Be Curious Not Judgmental
We often avoid new experiences not because they are impossible, but because they might be uncomfortable. Real life begins when we prioritise curiosity over certainty.
Like millions around the world, I’m a big Ted Lasso fan - and can’t wait for the new season to appear. My absolute favourite scene, which I will bang on about endlessly to bemused friends at the drop of a hat, is Ted beating the not-nice ex-husband of the team owner (the aptly named Rupert) at darts, in front of his wife (the amazing Hannah Waddington).
Ted totally hustles Rupert, acting the American hick when challenged to a darts match. As the game hangs in the balance, Ted then absolutely nails the last three darts, whilst explaining to Rupert how being judgmental precludes you from curiosity:
Ted: You know, Rupert, guys have underestimated me my entire life. And for years, I never understood why. It used to really bother me. But then one day, I was driving my little boy to school and I saw this quote by Walt Whitman and it was painted on the wall there. It said, “Be curious, not judgmental.” I like that.
Ted: So I get back in my car and I’m driving to work, and all of a sudden it hits me. All them fellas that used to belittle me, not a single one of them were curious. They thought they had everything all figured out. So they judged everything, and they judged everyone. And I realised that they were underestimating me... who I was had nothing to do with it. ‘Cause if they were curious, they would’ve asked questions. You know? Questions like, “Have you played a lot of darts, Ted?”
Ted: To which I would’ve answered, “Yes, sir.
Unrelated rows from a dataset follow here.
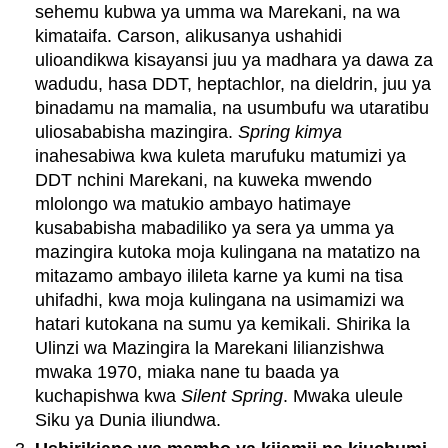
sehemu kubwa ya umma wa Marekani, na wa
kimataifa. Carson, alikusanya ushahidi
ulioandikwa kisayansi juu ya madhara ya dawa za
wadudu, hasa DDT, heptachlor, na dieldrin, juu ya
binadamu na mamalia, na usumbufu wa utaratibu
uliosababisha mazingira.
Spring kimya
inahesabiwa kwa kuleta marufuku matumizi ya
DDT nchini Marekani, na kuweka mwendo
mlolongo wa matukio ambayo hatimaye
kusababisha mabadiliko ya sera ya umma ya
mazingira kutoka moja kulingana na matatizo na
mitazamo ambayo ilileta karne ya kumi na tisa
uhifadhi, kwa moja kulingana na usimamizi wa
hatari kutokana na sumu ya kemikali. Shirika la
Ulinzi wa Mazingira la Marekani lilianzishwa
mwaka 1970, miaka nane tu baada ya
kuchapishwa kwa
Silent Spring
. Mwaka uleule
Siku ya Dunia iliundwa.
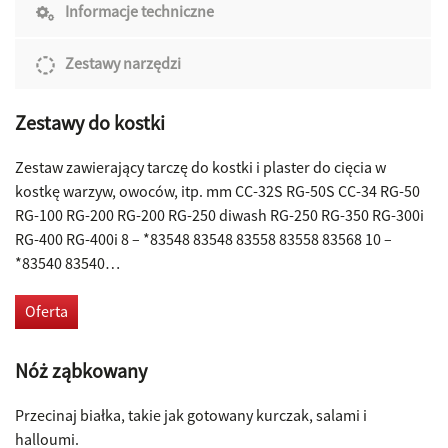
Informacje techniczne
Zestawy narzędzi
Zestawy do kostki
Zestaw zawierający tarczę do kostki i plaster do cięcia w
kostkę warzyw, owoców, itp. mm CC-32S RG-50S CC-34 RG-50
RG-100 RG-200 RG-200 RG-250 diwash RG-250 RG-350 RG-300i
RG-400 RG-400i 8 – *83548 83548 83558 83558 83568 10 –
*83540 83540…
Oferta
Nóż ząbkowany
Przecinaj białka, takie jak gotowany kurczak, salami i
halloumi.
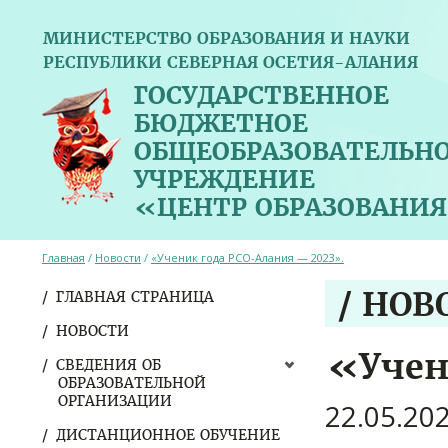
МИНИСТЕРСТВО ОБРАЗОВАНИЯ И НАУКИ
РЕСПУБЛИКИ СЕВЕРНАЯ ОСЕТИЯ-АЛАНИЯ
ГОСУДАРСТВЕННОЕ
БЮДЖЕТНОЕ
ОБЩЕОБРАЗОВАТЕЛЬН
УЧРЕЖДЕНИЕ
«ЦЕНТР ОБРАЗОВАНИЯ
Главная
/
Новости
/
«Ученик года РСО-Алания — 2023».
/ НОВ
ГЛАВНАЯ СТРАНИЦА
НОВОСТИ
«Учен
СВЕДЕНИЯ ОБ
ОБРАЗОВАТЕЛЬНОЙ
ОРГАНИЗАЦИИ
22.05.20
ДИСТАНЦИОННОЕ ОБУЧЕНИЕ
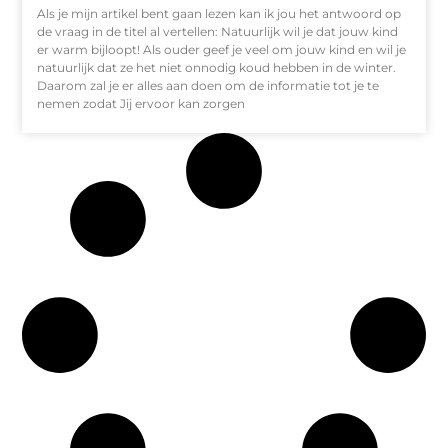
Als je mijn artikel bent gaan lezen kan ik jou het antwoord op
de vraag in de titel al vertellen: Natuurlijk wil je dat jouw kind
er warm bijloopt! Als ouder geef je veel om jouw kind en wil je
natuurlijk dat ze het niet onnodig koud hebben in de winter.
Daarom zal je er alles aan doen om de informatie tot je te
nemen zodat Jij ervoor kan zorgen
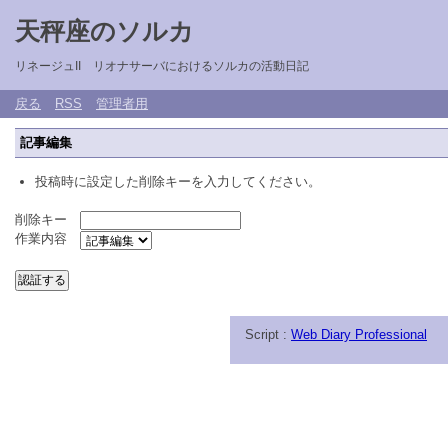
天秤座のソルカ
リネージュII リオナサーバにおけるソルカの活動日記
戻る
RSS
管理者用
記事編集
投稿時に設定した削除キーを入力してください。
削除キー
作業内容
Script :
Web Diary Professional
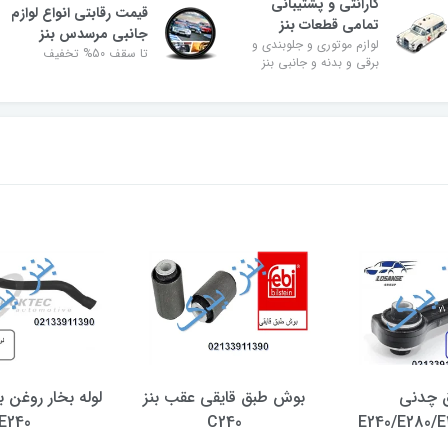
گارانتی و پشتیبانی
قیمت رقابتی انواع لوازم
تمامی قطعات بنز
جانبی مرسدس بنز
لوازم موتوری و جلوبندی و
تا سقف 50% تخفیف
برقی و بدنه و جانبی بنز
 چدنی
بوش طبق قایقی عقب بنز
E240
C240
E240/E280/E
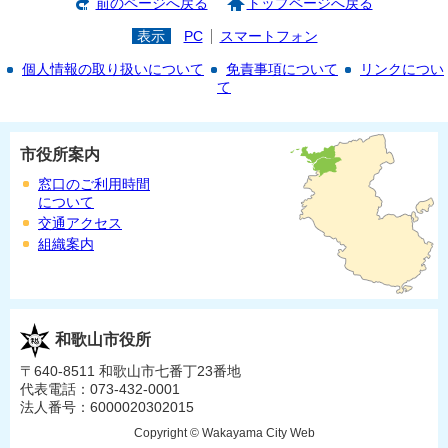
前のページへ戻る
トップページへ戻る
表示
PC
スマートフォン
個人情報の取り扱いについて
免責事項について
リンクについ
て
市役所案内
窓口のご利用時間
について
交通アクセス
組織案内
和歌山市役所
〒640-8511 和歌山市七番丁23番地
代表電話：073-432-0001
法人番号：6000020302015
Copyright © Wakayama City Web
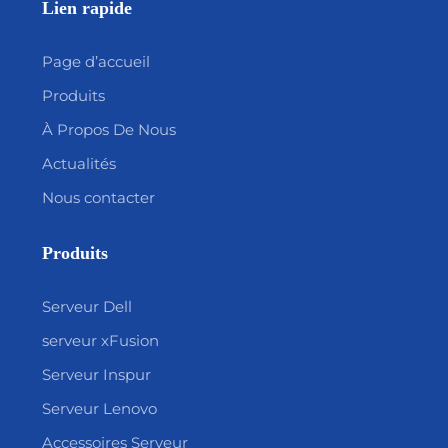
Lien rapide
Page d’accueil
Produits
À Propos De Nous
Actualités
Nous contacter
Produits
Serveur Dell
serveur xFusion
Serveur Inspur
Serveur Lenovo
Accessoires Serveur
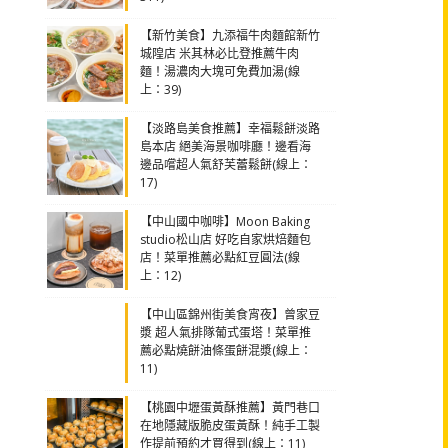
【新竹美食】九添福牛肉麵館新竹
城隍店 米其林必比登推薦牛肉
麵！湯濃肉大塊可免費加湯(線
上：39)
【淡路島美食推薦】幸福鬆餅淡路
島本店 絕美海景咖啡廳！邊看海
邊品嚐超人氣舒芙蕾鬆餅(線上：
17)
【中山國中咖啡】Moon Baking
studio松山店 好吃自家烘焙麵包
店！菜單推薦必點紅豆圓法(線
上：12)
【中山區錦州街美食宵夜】曾家豆
漿 超人氣排隊葡式蛋塔！菜單推
薦必點燒餅油條蛋餅混漿(線上：
11)
【桃園中壢蛋黃酥推薦】黃門巷口
在地隱藏版脆皮蛋黃酥！純手工製
作提前預約才買得到(線上：11)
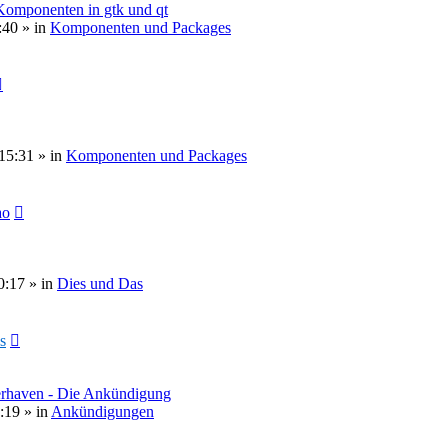
 Komponenten in gtk und qt
:40
» in
Komponenten und Packages
15:31
» in
Komponenten und Packages
ao
0:17
» in
Dies und Das
s
erhaven - Die Ankündigung
:19
» in
Ankündigungen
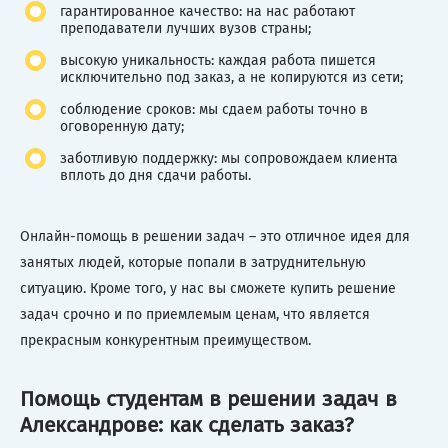
гарантированное качество: на нас работают
преподаватели лучших вузов страны;
высокую уникальность: каждая работа пишется
исключительно под заказ, а не копируются из сети;
соблюдение сроков: мы сдаем работы точно в
оговоренную дату;
заботливую поддержку: мы сопровождаем клиента
вплоть до дня сдачи работы.
Онлайн-помощь в решении задач – это отличное идея для
занятых людей, которые попали в затруднительную
ситуацию. Кроме того, у нас вы сможете купить решение
задач срочно и по приемлемым ценам, что является
прекрасным конкурентным преимуществом.
Помощь студентам в решении задач в
Александрове: как сделать заказ?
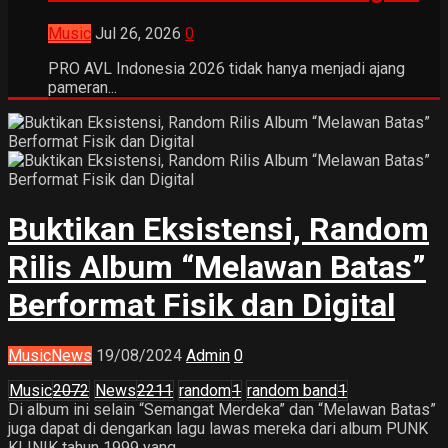
Music
Jul 26, 2026
0
PRO AVL Indonesia 2026 tidak hanya menjadi ajang
pameran...
Buktikan Eksistensi, Random
Rilis Album “Melawan Batas”
Berformat Fisik dan Digital
Music
News
19/08/2024
Admin
0
Music
2072
News
2211
random
1
random band
1
Di album ini selain “Semangat Merdeka” dan “Melawan Batas”
juga dapat di dengarkan lagu lawas mereka dari album PUNK
KLINIK tahun 1999 yang...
Every Sunday afternoon at a sports bar with my father, from age ten till I was 16, when he passed away.” Barbecue sauce.
With ‘barbecue sauce’, Ted hits the bullseye and wins the game.
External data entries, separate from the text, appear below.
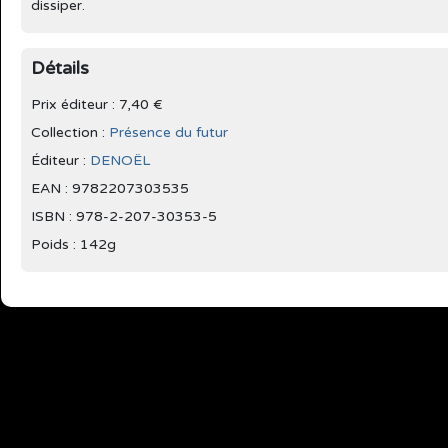
dissiper.
Détails
Prix éditeur : 7,40 €
Collection :
Présence du futur
Éditeur :
DENOËL
EAN : 9782207303535
ISBN : 978-2-207-30353-5
Poids : 142g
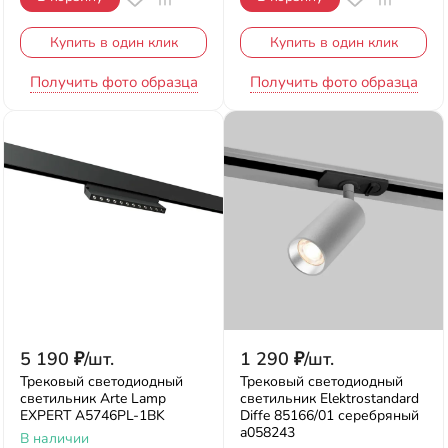
Купить в один клик
Купить в один клик
Получить фото образца
Получить фото образца
5 190
₽
/
шт.
1 290
₽
/
шт.
Трековый светодиодный
Трековый светодиодный
светильник Arte Lamp
светильник Elektrostandard
EXPERT A5746PL-1BK
Diffe 85166/01 серебряный
a058243
В наличии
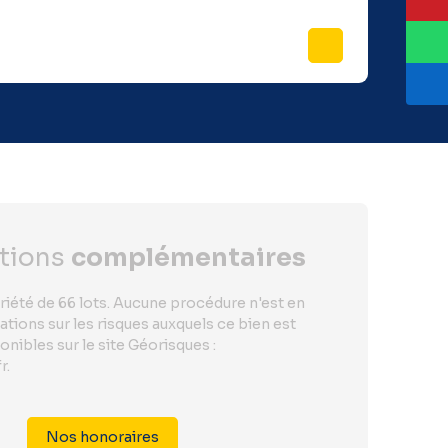
Prix
330 000
€
tions
complémentaires
iété de 66 lots. Aucune procédure n'est en
ations sur les risques auxquels ce bien est
nibles sur le site Géorisques :
r.
Nos honoraires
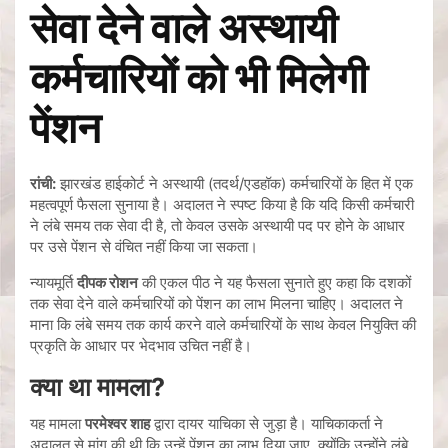
सेवा देने वाले अस्थायी
कर्मचारियों को भी मिलेगी
पेंशन
रांची:
झारखंड हाईकोर्ट ने अस्थायी (तदर्थ/एडहॉक) कर्मचारियों के हित में एक
महत्वपूर्ण फैसला सुनाया है। अदालत ने स्पष्ट किया है कि यदि किसी कर्मचारी
ने लंबे समय तक सेवा दी है, तो केवल उसके अस्थायी पद पर होने के आधार
पर उसे पेंशन से वंचित नहीं किया जा सकता।
न्यायमूर्ति
दीपक रोशन
की एकल पीठ ने यह फैसला सुनाते हुए कहा कि दशकों
तक सेवा देने वाले कर्मचारियों को पेंशन का लाभ मिलना चाहिए। अदालत ने
माना कि लंबे समय तक कार्य करने वाले कर्मचारियों के साथ केवल नियुक्ति की
प्रकृति के आधार पर भेदभाव उचित नहीं है।
क्या था मामला?
यह मामला
परमेश्वर शाह
द्वारा दायर याचिका से जुड़ा है। याचिकाकर्ता ने
अदालत से मांग की थी कि उन्हें पेंशन का लाभ दिया जाए, क्योंकि उन्होंने लंबे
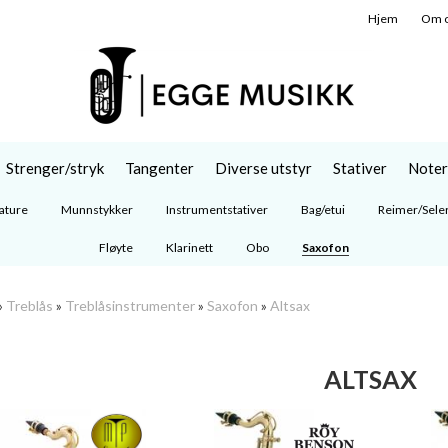
Hjem
Om 
Strenger/stryk
Tangenter
Diverse utstyr
Stativer
Noter
ature
Munnstykker
Instrumentstativer
Bag/etui
Reimer/Sele
Fløyte
Klarinett
Obo
Saxofon
»
Treblås
»
Treblåsinstrumenter
»
Saxofon
»
Altsax
ALTSAX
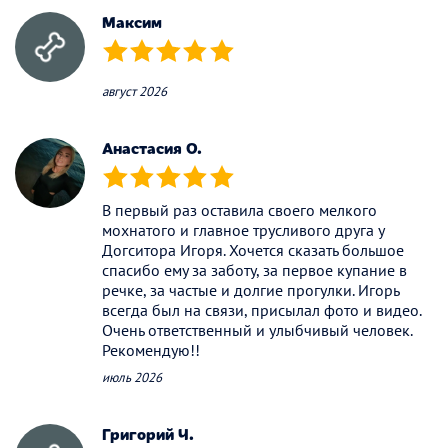
Максим
(*)
(*)
(*)
(*)
(*)
август 2026
Анастасия О.
(*)
(*)
(*)
(*)
(*)
В первый раз оставила своего мелкого
мохнатого и главное трусливого друга у
Догситора Игоря. Хочется сказать большое
спасибо ему за заботу, за первое купание в
речке, за частые и долгие прогулки. Игорь
всегда был на связи, присылал фото и видео.
Очень ответственный и улыбчивый человек.
Рекомендую!!
июль 2026
Григорий Ч.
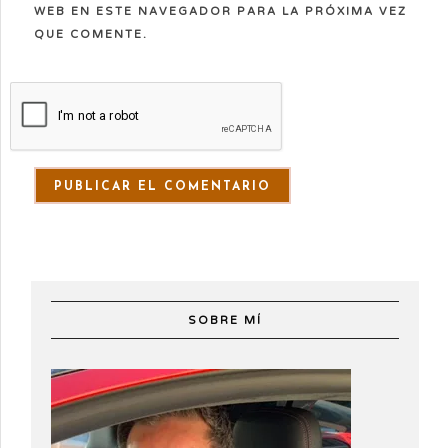
WEB EN ESTE NAVEGADOR PARA LA PRÓXIMA VEZ
QUE COMENTE.
SOBRE MÍ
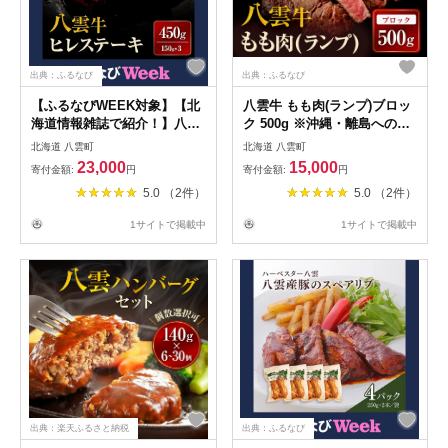
出典：ふるなび
出典：ふるなび
【ふるなびWEEK対象】【北
八雲牛 もも肉(ランプ)ブロッ
海道情報雑誌で紹介！】八雲
ク 500g ※沖縄・離島への配
牛 ヒレステーキ150g×3 ※沖
送不可
北海道 八雲町
北海道 八雲町
縄・離島への配送不可
23,000
15,000
寄付金額:
円
寄付金額:
円
5.0 （2件）
5.0 （2件）
1サイトで掲載中
1サイトで掲載中
出典：楽天ふるさと納税
出典：ふるなび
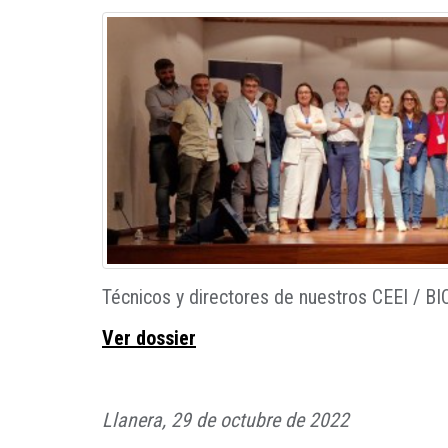
Técnicos y directores de nuestros CEEI / BIC,
Ver dossier
Llanera, 29 de octubre de 2022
I’ve been very tempted to add a tattoo to my collection - ‘be curious, not judgmental’, because I’ve firmly adopted that as a core philosophy.
Too many of us are judgmental by default. When confronted with a situation, we judge what’s in front of us without context or research. We don’t consider the possibilities, which often leads us to avoid opportunities, especially when we think it might go poorly. We sidestep the potential for embarrassment, the risk of looking foolish, or the sting of social rejection.
Quite likely the cost of each judgment is small, but when seen in cummulation, it manifests as a life shaped more by what we have protected ourselves from than what we have actually experienced.
I was struck by a story told by mathematician Hannah Fry during an interview on the podcast Table Manners. She spoke about her decision to try stand-up comedy. It was not a career pivot or a quest for a new identity. She did it because she was curious.
She captured the sentiment perfectly: “It might be awful. But I want to know.“
There is a profound freedom in that perspective. Most of our hesitation stems from a rigid sense of identity. We tell ourselves, “I am not the kind of person who fails” or “I am someone who is always prepared.” When we attach our self-worth to the outcome, the stakes become too high to move. We require certainty before we take a step, and because certainty is rare, we stay exactly where we are. Our snap judgments are the wall blocking us from trying something new.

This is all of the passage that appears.